/---

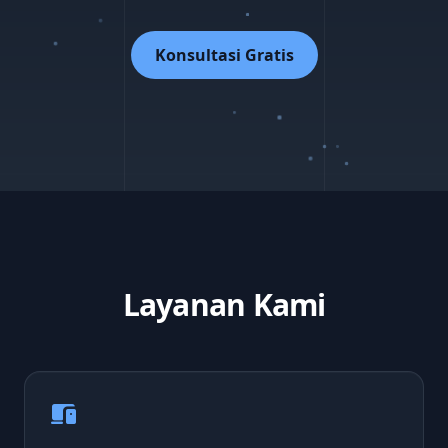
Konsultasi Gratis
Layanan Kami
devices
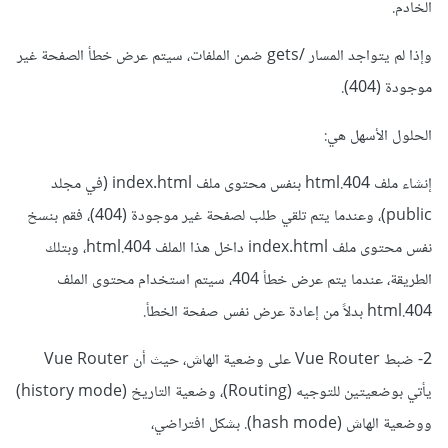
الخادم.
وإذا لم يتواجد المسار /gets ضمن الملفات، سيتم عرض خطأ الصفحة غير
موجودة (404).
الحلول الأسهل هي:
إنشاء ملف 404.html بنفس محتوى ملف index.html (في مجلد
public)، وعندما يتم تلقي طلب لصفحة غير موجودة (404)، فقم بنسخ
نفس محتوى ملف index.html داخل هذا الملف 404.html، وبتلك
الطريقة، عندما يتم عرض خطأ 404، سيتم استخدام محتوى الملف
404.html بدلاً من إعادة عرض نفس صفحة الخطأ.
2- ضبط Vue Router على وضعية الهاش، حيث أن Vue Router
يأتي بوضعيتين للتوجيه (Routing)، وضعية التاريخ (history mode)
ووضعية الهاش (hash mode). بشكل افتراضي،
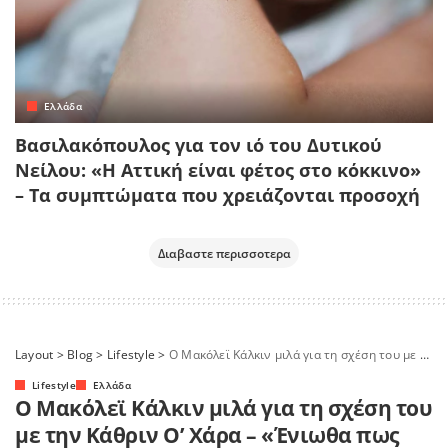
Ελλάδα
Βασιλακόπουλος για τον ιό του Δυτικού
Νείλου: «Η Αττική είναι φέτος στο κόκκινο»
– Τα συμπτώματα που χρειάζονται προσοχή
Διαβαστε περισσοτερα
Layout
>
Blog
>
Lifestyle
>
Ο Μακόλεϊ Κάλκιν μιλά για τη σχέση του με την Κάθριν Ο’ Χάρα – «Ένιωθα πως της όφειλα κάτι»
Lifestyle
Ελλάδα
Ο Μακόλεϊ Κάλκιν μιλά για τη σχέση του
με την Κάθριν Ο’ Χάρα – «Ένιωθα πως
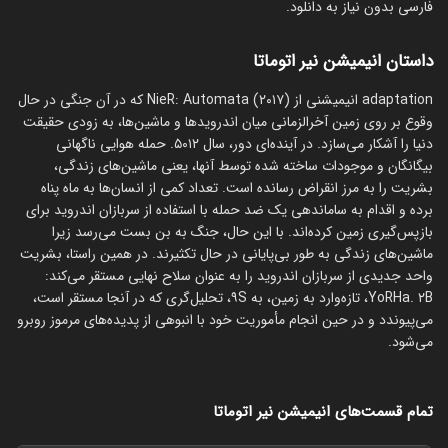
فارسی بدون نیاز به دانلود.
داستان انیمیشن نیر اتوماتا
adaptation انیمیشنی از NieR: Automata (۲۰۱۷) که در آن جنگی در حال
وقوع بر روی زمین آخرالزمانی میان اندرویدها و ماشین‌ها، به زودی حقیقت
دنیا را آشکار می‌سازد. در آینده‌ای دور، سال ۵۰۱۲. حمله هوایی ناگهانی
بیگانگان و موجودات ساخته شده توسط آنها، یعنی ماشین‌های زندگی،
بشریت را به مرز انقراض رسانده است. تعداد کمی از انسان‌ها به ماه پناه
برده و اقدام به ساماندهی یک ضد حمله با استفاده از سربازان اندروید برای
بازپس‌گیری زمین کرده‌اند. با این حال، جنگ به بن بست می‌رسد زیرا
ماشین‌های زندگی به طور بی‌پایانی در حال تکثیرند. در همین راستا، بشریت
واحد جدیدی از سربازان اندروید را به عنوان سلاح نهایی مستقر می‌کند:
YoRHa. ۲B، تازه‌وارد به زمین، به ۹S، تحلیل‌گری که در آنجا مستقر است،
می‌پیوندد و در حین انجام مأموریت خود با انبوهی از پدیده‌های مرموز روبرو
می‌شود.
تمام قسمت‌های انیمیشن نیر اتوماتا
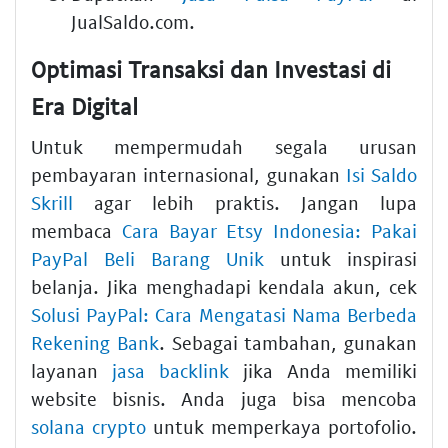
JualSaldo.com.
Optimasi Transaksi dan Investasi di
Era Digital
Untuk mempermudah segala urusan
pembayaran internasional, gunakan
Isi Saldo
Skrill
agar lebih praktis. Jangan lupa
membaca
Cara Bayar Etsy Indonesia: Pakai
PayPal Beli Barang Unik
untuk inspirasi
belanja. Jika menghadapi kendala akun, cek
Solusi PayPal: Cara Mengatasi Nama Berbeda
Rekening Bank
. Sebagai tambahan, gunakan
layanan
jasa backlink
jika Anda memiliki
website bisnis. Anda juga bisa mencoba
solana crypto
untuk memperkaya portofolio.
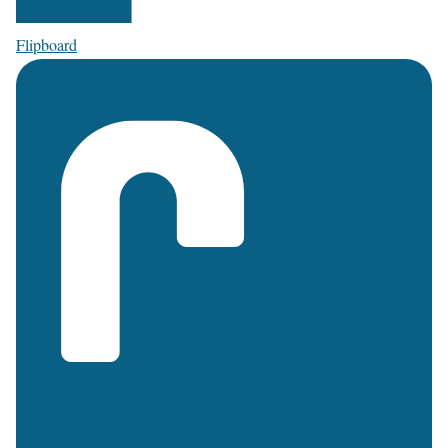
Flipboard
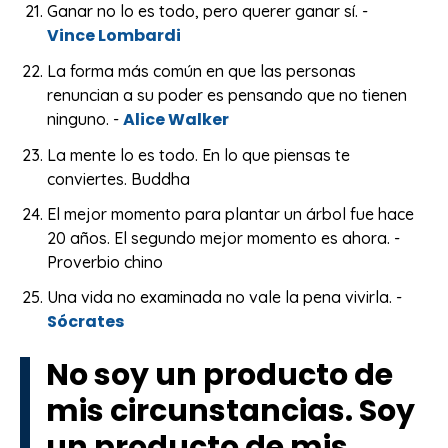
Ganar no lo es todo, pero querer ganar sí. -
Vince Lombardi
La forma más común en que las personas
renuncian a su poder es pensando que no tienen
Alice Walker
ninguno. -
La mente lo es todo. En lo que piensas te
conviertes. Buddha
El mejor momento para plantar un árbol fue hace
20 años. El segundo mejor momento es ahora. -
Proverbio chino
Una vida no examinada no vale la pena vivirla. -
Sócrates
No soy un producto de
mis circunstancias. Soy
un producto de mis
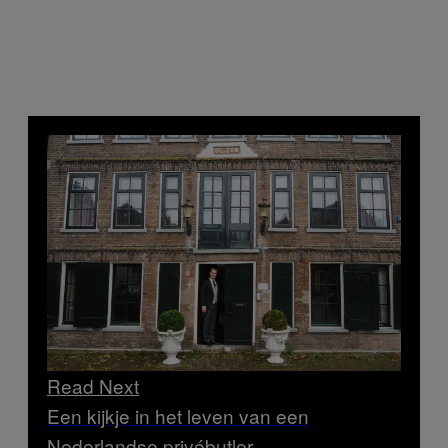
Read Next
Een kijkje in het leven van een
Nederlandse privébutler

\---

Exercise goal: Write out, exactly and with no pictures, the lines of the data from the first through the line containing "بشریت را به".

Written answer:
Konsultasi Gratis
Layanan Kami
devices
الخادم.
وإذا لم يتواجد المسار /gets ضمن الملفات، سيتم عرض خطأ الصفحة غير
موجودة (404).
الحلول الأسهل هي:
إنشاء ملف 404.html بنفس محتوى ملف index.html (في مجلد
public)، وعندما يتم تلقي طلب لصفحة غير موجودة (404)، فقم بنسخ
نفس محتوى ملف index.html داخل هذا الملف 404.html، وبتلك
الطريقة، عندما يتم عرض خطأ 404، سيتم استخدام محتوى الملف
404.html بدلاً من إعادة عرض نفس صفحة الخطأ.
2- ضبط Vue Router على وضعية الهاش، حيث أن Vue Router
يأتي بوضعيتين للتوجيه (Routing)، وضعية التاريخ (history mode)
ووضعية الهاش (hash mode). بشكل افتراضي،
Ελλάδα
Βασιλακόπουλος για τον ιό του Δυτικού
Νείλου: «Η Αττική είναι φέτος στο κόκκινο»
– Τα συμπτώματα που χρειάζονται προσοχή
Διαβαστε περισσοτερα
Layout
>
Blog
>
Lifestyle
>
Ο Μακόλεϊ Κάλκιν μιλά για τη σχέση του με την Κάθριν Ο’ Χάρα – «Ένιωθα πως της όφειλα κάτι»
Lifestyle
Ελλάδα
Ο Μακόλεϊ Κάλκιν μιλά για τη σχέση του
με την Κάθριν Ο’ Χάρα – «Ένιωθα πως
فارسی بدون نیاز به دانلود.
داستان انیمیشن نیر اتوماتا
adaptation انیمیشنی از NieR: Automata (۲۰۱۷) که در آن جنگی در حال
وقوع بر روی زمین آخرالزمانی میان اندرویدها و ماشین‌ها، به زودی حقیقت
دنیا را آشکار می‌سازد. در آینده‌ای دور، سال ۵۰۱۲. حمله هوایی ناگهانی
بیگانگان و موجودات ساخته شده توسط آنها، یعنی ماشین‌های زندگی،
بشریت را به مرز انقراض رسانده است. تعداد کمی از انسان‌ها به ماه پناه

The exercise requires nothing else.